The pandemic has pushed forward the conversation about childcare, with national operators like Bright Horizons and KinderCare increasingly teaming up with employers and building owners desperate to lure parents back to the office. As of late last month, Bloomberg reported, Bright Horizons had partnered with upward of 1,000 companies to offer on-site and backup childcare to parents.
New attention is also being paid to designing offices with female employees in mind, said Gracie Andraos, design director for commercial interiors at HKS Architects. Some of these features, like wellness clinics or lactation rooms, already existed in offices but were not necessarily widespread.
“Females and especially mothers value flexibility,” Andraos said. “The policies of these individual organizations need to be evaluated in terms of attracting and retaining employees, and then the design can mirror that.”
The commercial real estate industry has not been immune to gender disparities in pandemic-driven job loss. In a July survey of more than 1,000 CRE professionals conducted by The CREW Network, 78% of respondents said the pandemic stalled progress for female members of the industry.

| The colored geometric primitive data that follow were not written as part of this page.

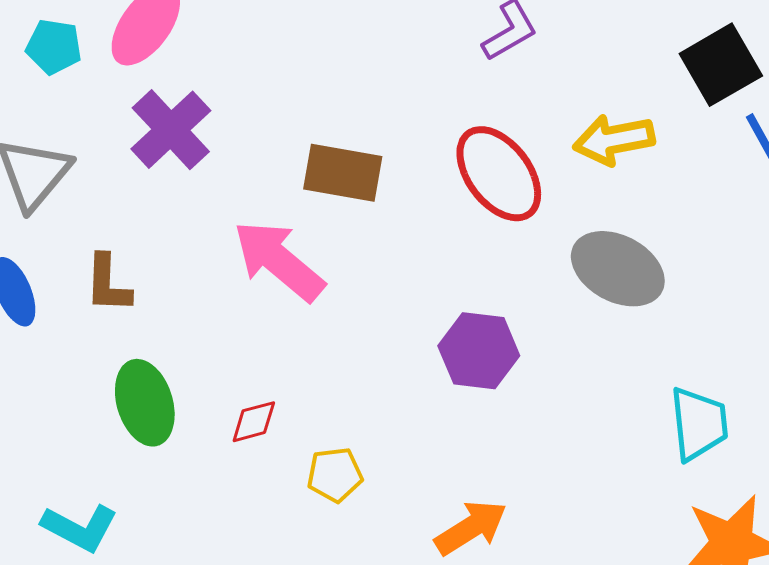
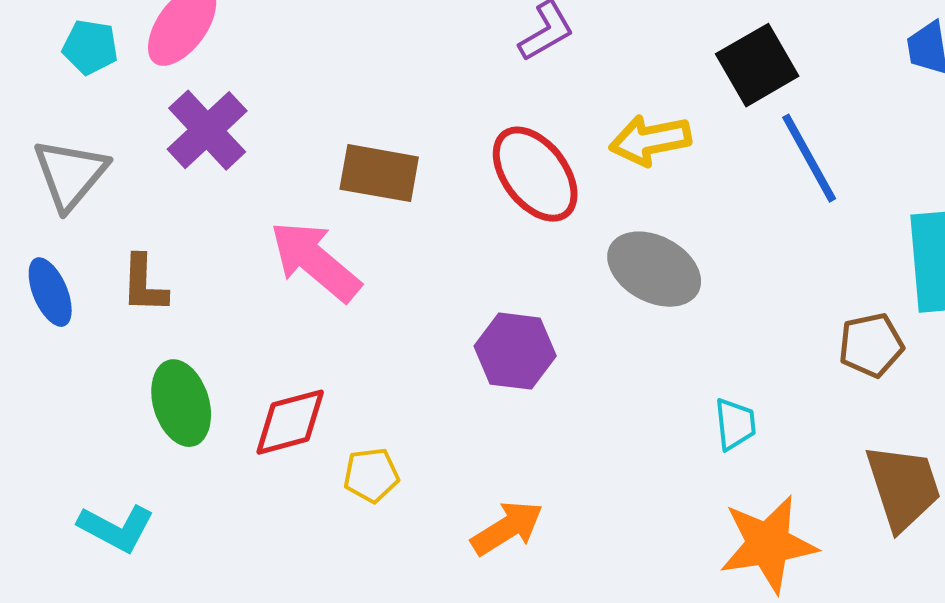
red diamond: (254, 422) -> (290, 422), size x1.6
cyan trapezoid: (699, 424) -> (735, 424), size x0.7

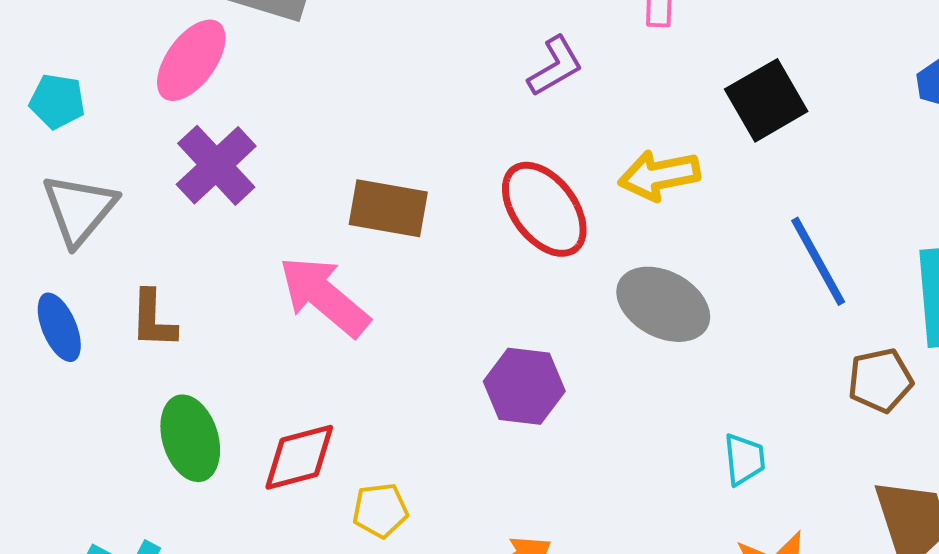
cyan pentagon: (90, 47) -> (57, 101), moved
blue line: (809, 158) -> (818, 261), moved

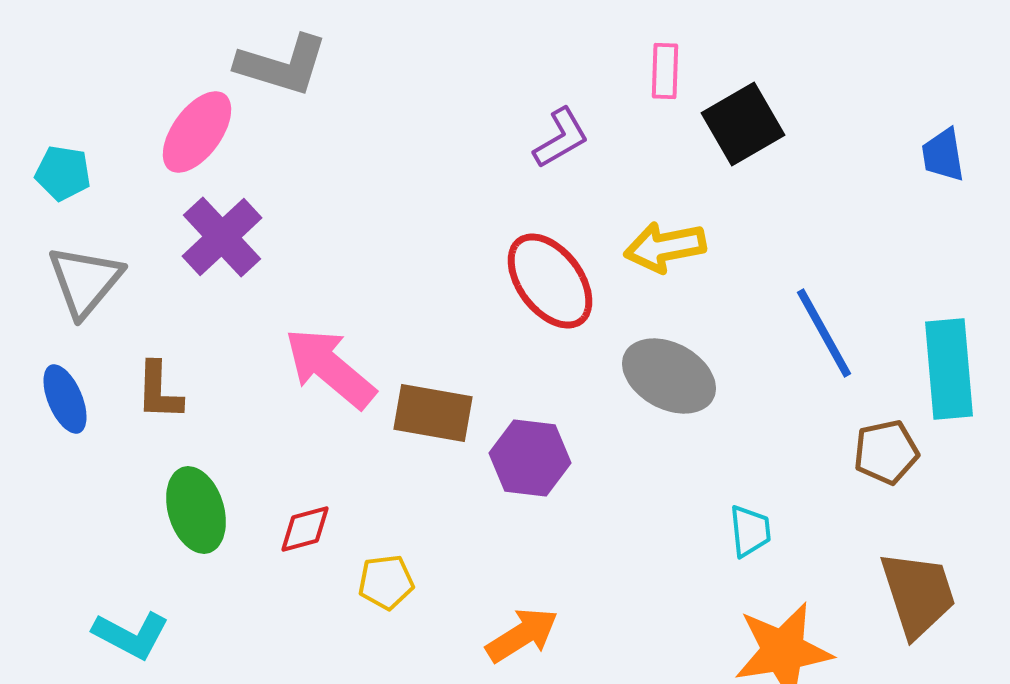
black square: (766, 100) -> (743, 124), moved
brown rectangle: (388, 208) -> (433, 413), moved
red diamond: (299, 457) -> (305, 529), size x0.7

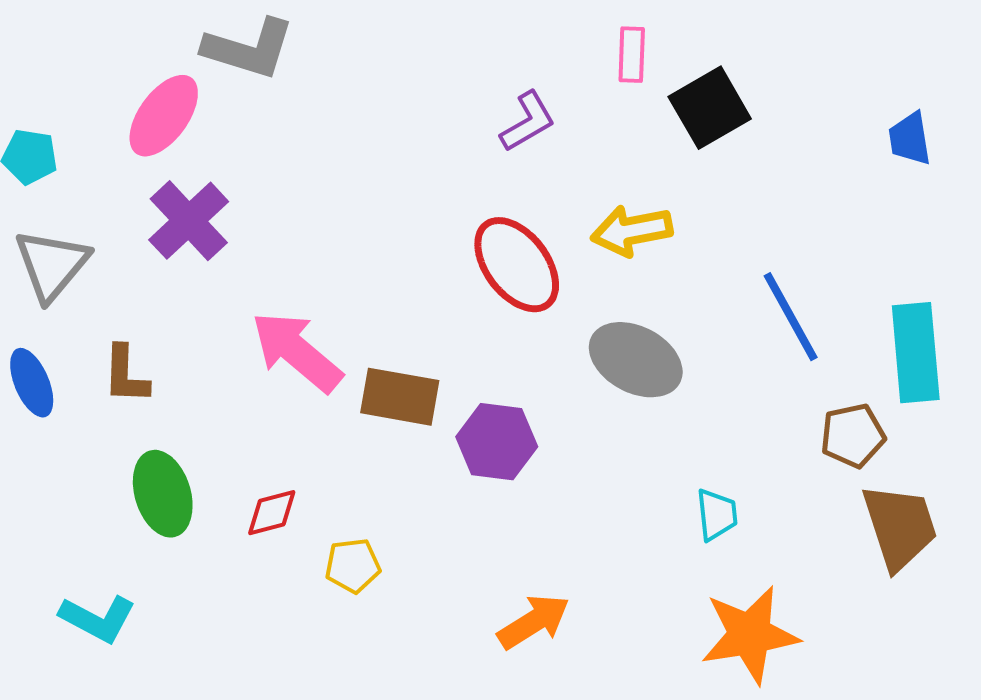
brown trapezoid: (918, 594) -> (900, 527), moved
orange arrow: (522, 635) -> (534, 622), moved

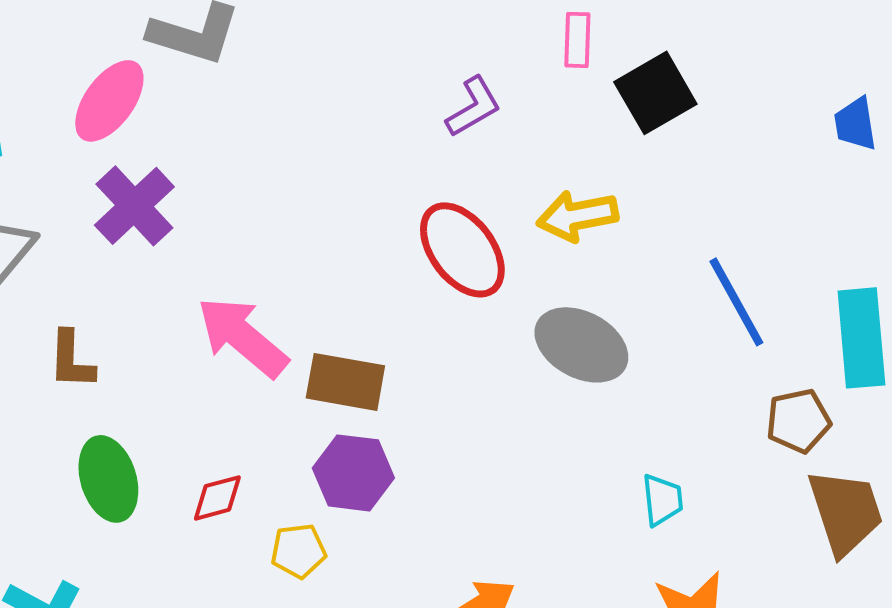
purple hexagon: (497, 442) -> (353, 473), moved

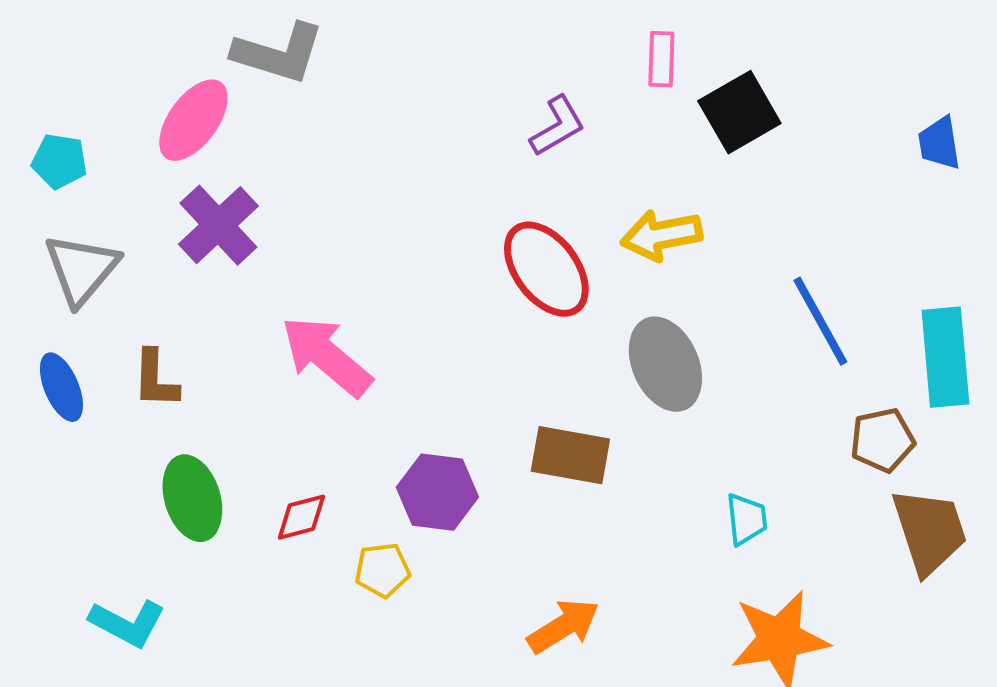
gray ellipse: (581, 345) -> (665, 364), turned 38
brown rectangle: (345, 382) -> (570, 455), moved

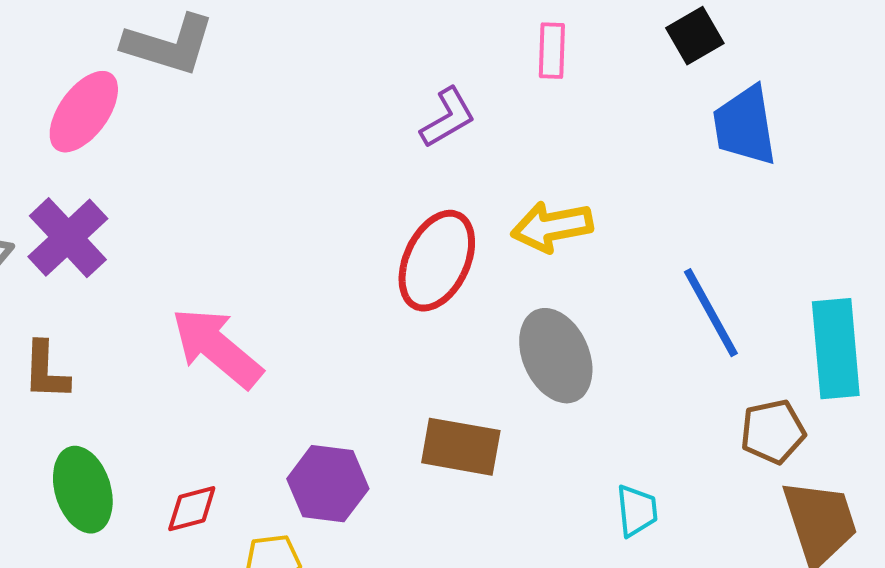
black square: (739, 112) -> (695, 36), moved, size x0.7
blue trapezoid: (939, 143) -> (745, 126), moved, size x1.5
purple cross: (218, 225) -> (68, 238), moved
red ellipse: (546, 269) -> (437, 261), turned 62

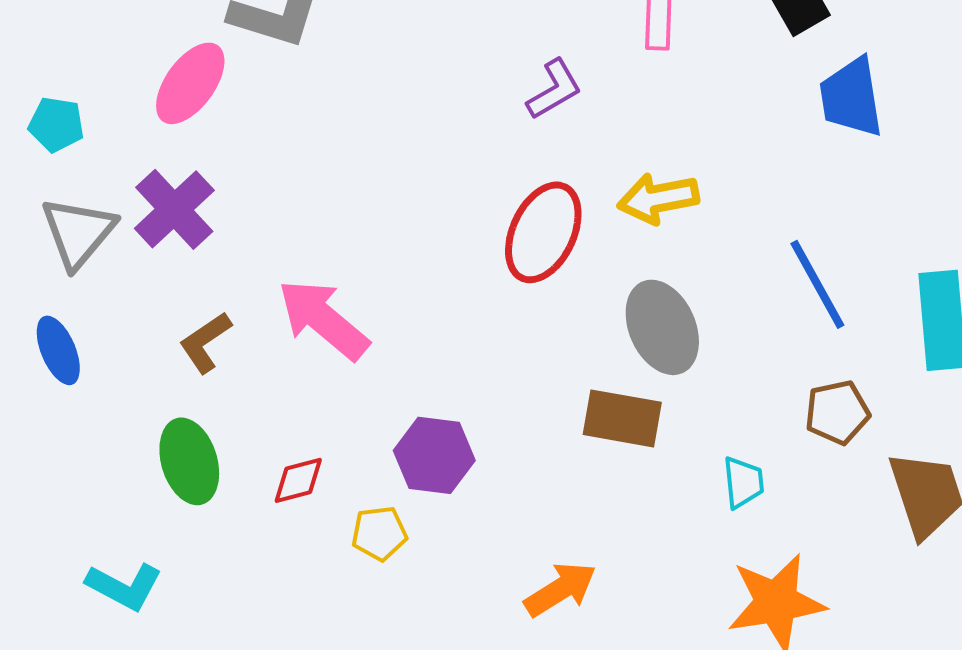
brown L-shape: (46, 371) -> (205, 342), moved, turned 54
brown pentagon: (773, 432) -> (837, 412), moved
brown rectangle: (461, 447) -> (622, 418), moved

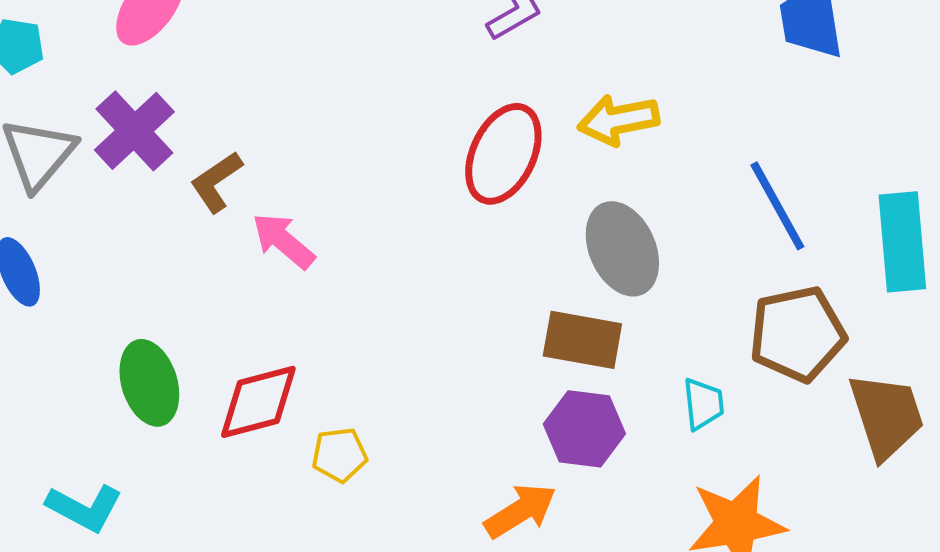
pink arrow: (323, 319) -> (283, 241), size x0.7
brown L-shape: (205, 342) -> (216, 182), moved
brown pentagon: (837, 412) -> (797, 334), size x1.5
purple hexagon: (434, 455) -> (584, 429), moved
red diamond: (298, 480) -> (258, 402), size x1.6

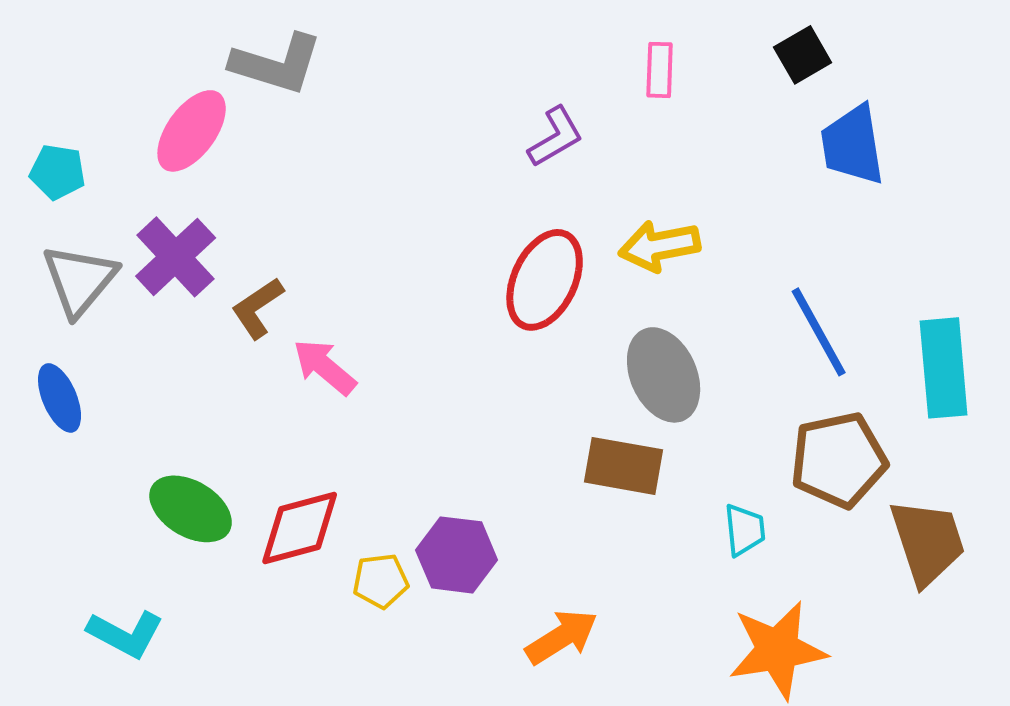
green ellipse: (149, 383) -> (191, 509), turned -42
purple hexagon: (584, 429) -> (457, 555), moved

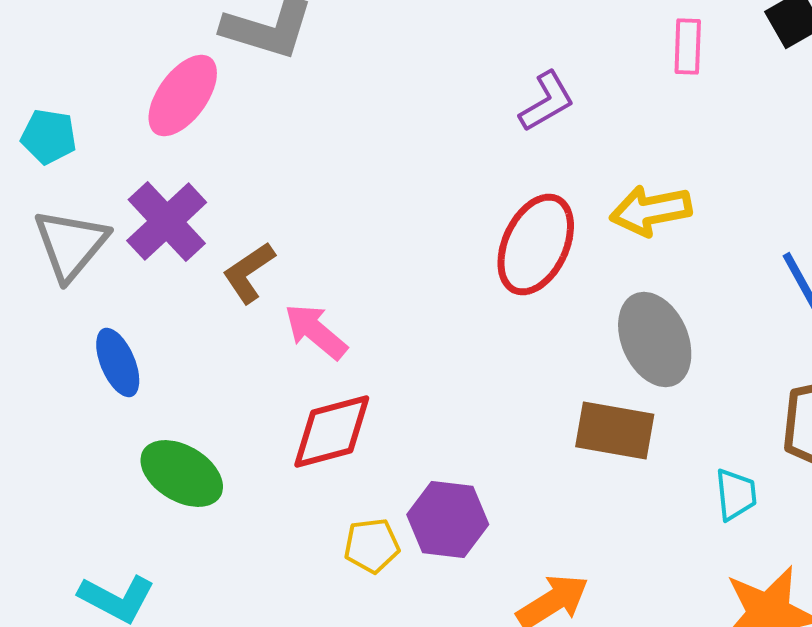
pink rectangle: (660, 70) -> (688, 46), moved
blue ellipse: (60, 398) -> (118, 362), moved
red diamond: (300, 528) -> (332, 432), moved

Of the 12% of respondents who said they lost their job as a result of the pandemic, close to 80% said they left involuntarily. Reasons for leaving ranged from canceled projects and closed markets to difficulty balancing personal and work responsibilities.
Barbi Reuter, 2022 president of The CREW Network, said the pandemic set back recent efforts to diversify the industry, especially among women of color. According to the organization’s survey, of all of the women who lost their jobs during the pandemic, 27% were Latinx, 16% were Black, 9% were White and 7% were Asian.
“There is no question that women of color were impacted more severely [in terms of] job satisfaction, desire to move positions or pay equity,” Reuter said.
Closing pay gaps will be a crucial piece of mending gender and racial disparities that have worsened over the course of the pandemic.
“It’s a great time to do [pay equity studies], because salaries have been everywhere, and people are leaving, sometimes for more money but not always, sometimes it’s for flexibility,” Reuter said.
If companies really want to diversify their workforce, Stoimenova said they must confront biases in the hiring process. Women who have a gap in their résumés because they took time off to raise children are often passed over in favor of male candidates, she said.
Eight years ago, Doris Akpovwa left a two-decades-long career in the geoscience industry to spend more time with her children. After emigrating from Nigeria to the U.S. in 2020 and deciding to return to work, Akpovwa said she had to start from scratch. Upon completing a data science and analysis program at Georgia Tech, Akpovwa began her job search.
Several applications went unanswered before Akpovwa partnered with Women Back to Work. As her job search unfolds, she said she is leaning into her marketable skills as a woman.
“As women, we are able to multitask, and that’s something that is so valuable,” she said. “We are built and ready for that; we are more flexible.”
Bringing women back to work will require prioritization of their needs, Donnell said. Support shown for Work & Mother’s services, not only by female stakeholders but males as well, is an encouraging sign for the prospect of a more inclusive workplace, she said.
“You have landlords putting in food trucks, dry cleaning services, beers on taps, golf simulators,” she said. “If you have all of these offerings at your building but a good chunk of your tenant base is pumping in closets and really struggling, you’ve got to think about the message your building is sending.”